Romantik bir dünyada, mesela yaşadığın ülkenin bütün şartlarına rağmen, hakkın ve adaletin, sağduyunun ve özenin, insanca yaşamanın ve yaşatmanın mümkün olabileceğine inanacak kadar romantik bir dünyada, ki bu senin düşlediğin dünya... var olabileceğini, nefes alabileceğini, aşık olup da kırılmayacağını, yıllar geçse de üzülmeyeceğini ve daha bir sürü aptal sanıyı; denizler kadar sonsuz, denizler kadar mavi, denizler kadar özgür olduğunu varsaydığın yüreğine bir türlü anlatmaktan vazgeçemediğin için... havaya bahane bulma... 

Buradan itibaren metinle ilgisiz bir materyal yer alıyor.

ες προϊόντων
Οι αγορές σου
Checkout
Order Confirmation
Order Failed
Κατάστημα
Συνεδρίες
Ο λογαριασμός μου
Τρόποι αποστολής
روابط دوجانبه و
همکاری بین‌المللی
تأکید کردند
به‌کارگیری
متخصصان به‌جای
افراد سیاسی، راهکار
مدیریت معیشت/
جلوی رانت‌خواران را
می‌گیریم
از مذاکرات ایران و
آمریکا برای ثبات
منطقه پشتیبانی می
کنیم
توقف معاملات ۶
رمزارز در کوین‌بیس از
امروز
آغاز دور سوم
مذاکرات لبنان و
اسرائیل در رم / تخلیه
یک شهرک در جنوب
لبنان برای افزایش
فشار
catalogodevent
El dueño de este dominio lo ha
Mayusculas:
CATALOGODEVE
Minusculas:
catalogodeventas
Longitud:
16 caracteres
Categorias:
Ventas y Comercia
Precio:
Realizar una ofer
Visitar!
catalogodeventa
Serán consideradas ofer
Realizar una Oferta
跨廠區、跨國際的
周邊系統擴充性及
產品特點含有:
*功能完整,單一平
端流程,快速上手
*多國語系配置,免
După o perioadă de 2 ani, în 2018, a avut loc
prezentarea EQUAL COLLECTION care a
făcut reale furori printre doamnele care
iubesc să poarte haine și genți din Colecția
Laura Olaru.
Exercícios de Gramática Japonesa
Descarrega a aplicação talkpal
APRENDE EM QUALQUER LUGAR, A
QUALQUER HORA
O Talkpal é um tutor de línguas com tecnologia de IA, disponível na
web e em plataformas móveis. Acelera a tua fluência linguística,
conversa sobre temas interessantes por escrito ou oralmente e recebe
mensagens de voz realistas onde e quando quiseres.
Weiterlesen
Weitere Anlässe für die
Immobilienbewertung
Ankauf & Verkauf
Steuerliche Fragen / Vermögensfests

haksızlık havanın yağmasından değil, senin o havaya göre giyinmediğinden seni vurur, bunu unutma!





görsel / deviantart

01 Ekim 2012

Kendini Sevmek

"Kendini sevmiyorsun sen" diyor... bakıyor ve gülümsüyorum. "Kendini sevmiyorsun çünkü kendine vakit kalmıyor..." Gülümseme yüzüme yapışmış gibi, gitmiyor. "Bırak başkaları için yaşamayı" diyor,"bırak artık. Kendin için yaşa, yaşa ki, başkalarının da seninle ilgilenmek için şansı olsun, senin için bir şeyler yapmanın mutluluğunu yaşasınlar." Gülümsemeye devam ediyorum. Kendime yeni bir ders buldum: Kendimi sevmek.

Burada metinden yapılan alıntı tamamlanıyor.